FAQs about IT services for healthcare practices
Are you a HIPAA-compliant IT provider? Do you sign a BAA?
Yes. We sign a Business Associate Agreement with every healthcare client before we touch a system that handles PHI, and we operate as a covered Business Associate ourselves. The BAA is the legal floor. The actual work is the controls underneath it: encryption, access management, audit logging, breach response readiness, vendor management, and the documentation a Security Risk Analysis will ask for.
We had a lost laptop. Was it a breach? Do we have to report?
It depends on whether the laptop was fully encrypted with a recognized standard at the moment it was lost. If it was, HIPAA treats the data as unreadable and unusable, and no reporting is generally required. If it was not, you are inside the 60-day breach notification clock for individuals (or 60 days from year-end for breaches under 500 people if you choose annual reporting). Either way, we run the forensic checklist, document what was on the device, and produce the artifact you need for OCR if it gets asked for.
Our EHR vendor handles security. Why do we still need an MSP?
The EHR vendor handles the security of the EHR application and the data it stores.
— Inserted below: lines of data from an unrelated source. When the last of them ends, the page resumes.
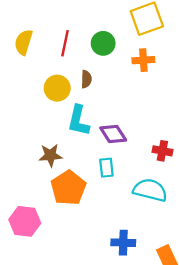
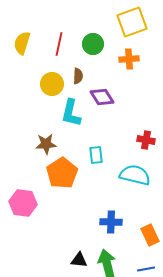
purple diamond: (113, 134) -> (102, 97), moved

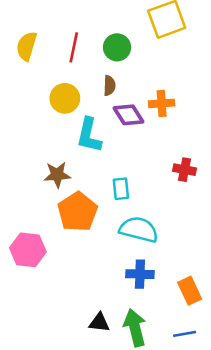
orange cross: (129, 59) -> (162, 103), moved
brown semicircle: (78, 76) -> (109, 86), moved
cyan semicircle: (135, 175) -> (139, 230), moved

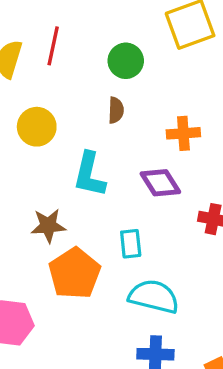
red line: (74, 47) -> (53, 46), moved
yellow circle: (65, 98) -> (37, 127), moved
purple diamond: (128, 115) -> (160, 183), moved

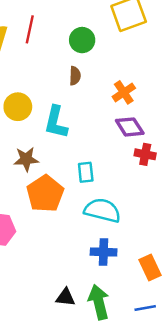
yellow circle: (37, 127) -> (18, 107), moved
orange cross: (183, 133) -> (124, 92), turned -30
purple diamond: (160, 183) -> (130, 127), moved

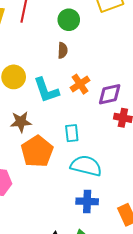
orange cross: (124, 92) -> (80, 84), moved
cyan L-shape: (56, 122) -> (46, 90), turned -32
purple diamond: (130, 127) -> (110, 94), turned -70

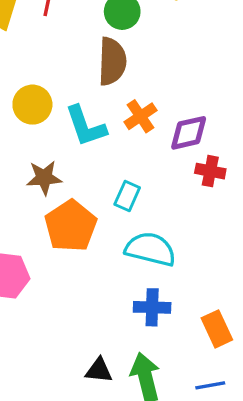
brown semicircle: (63, 50) -> (112, 61), size x1.8
cyan rectangle: (72, 133) -> (127, 196), turned 30

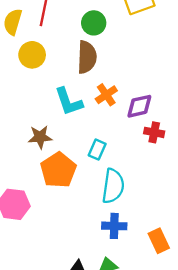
yellow circle: (32, 105) -> (32, 55), moved
cyan semicircle: (150, 249) -> (113, 186), turned 84

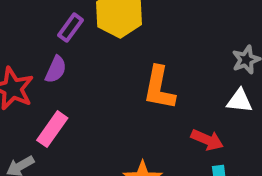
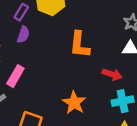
purple semicircle: (56, 69) -> (23, 35), moved

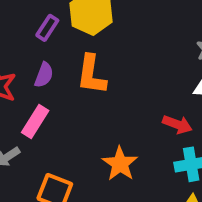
purple semicircle: (23, 35) -> (44, 75), moved
orange L-shape: (80, 45) -> (91, 75), moved

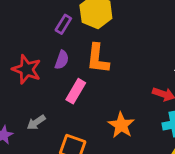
pink rectangle: (35, 122) -> (76, 91), moved

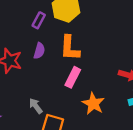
pink rectangle: (76, 91) -> (73, 77), moved
gray arrow: (36, 122) -> (36, 106), moved, turned 91

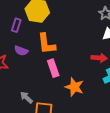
purple semicircle: (39, 51) -> (21, 51), turned 104
pink rectangle: (73, 77) -> (53, 68), turned -36

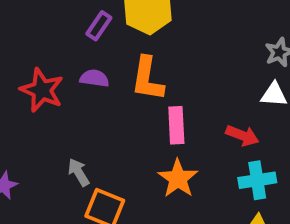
purple semicircle: (21, 51) -> (94, 78), turned 152
pink rectangle: (53, 68) -> (176, 125), moved

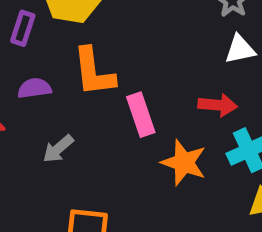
gray arrow: (79, 172) -> (58, 149), moved, turned -84
orange star: (178, 179) -> (184, 163), moved

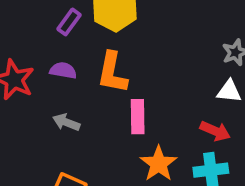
red arrow: (218, 105) -> (215, 131), moved
gray arrow: (58, 149) -> (66, 122), turned 44

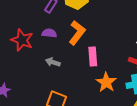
orange L-shape: (112, 73) -> (77, 33), turned -150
They do not handle the laptops, the workstations at the front desk, the back-office printer that scans charts, the wifi network the practice runs on, the email system the staff uses, or the backups of anything outside the EHR. That entire surface area is the practice's responsibility, and it is most of the actual HIPAA risk surface. That is where an MSP fits.
We are a small practice (3 providers). Is full HIPAA compliance really required?
Yes. HIPAA does not have a small-practice exemption. The Security Rule applies the same way to a three-provider practice as to a hospital, and the OCR fines on small practices have not been theoretical. What does scale with practice size is the level of effort: a three-provider practice does not need a CISO, but it does need a Security Risk Analysis, a written set of policies and procedures, encryption everywhere, MFA everywhere, training, and a documented incident response posture.
We do telehealth. What changes for the IT side?
Telehealth widens your environment by every endpoint that connects to it: home laptops, personal phones, vendor platforms, and the network paths between them. The IT side is endpoint hygiene on whatever devices providers use, MFA on the telehealth platform, a BAA with the platform vendor, encrypted recordings (or no recordings if your policy says so), and a documented patient-consent workflow that captures the right disclosures. The HIPAA enforcement discretion that covered casual telehealth tools during the public health emergency is gone; the standard rules apply now.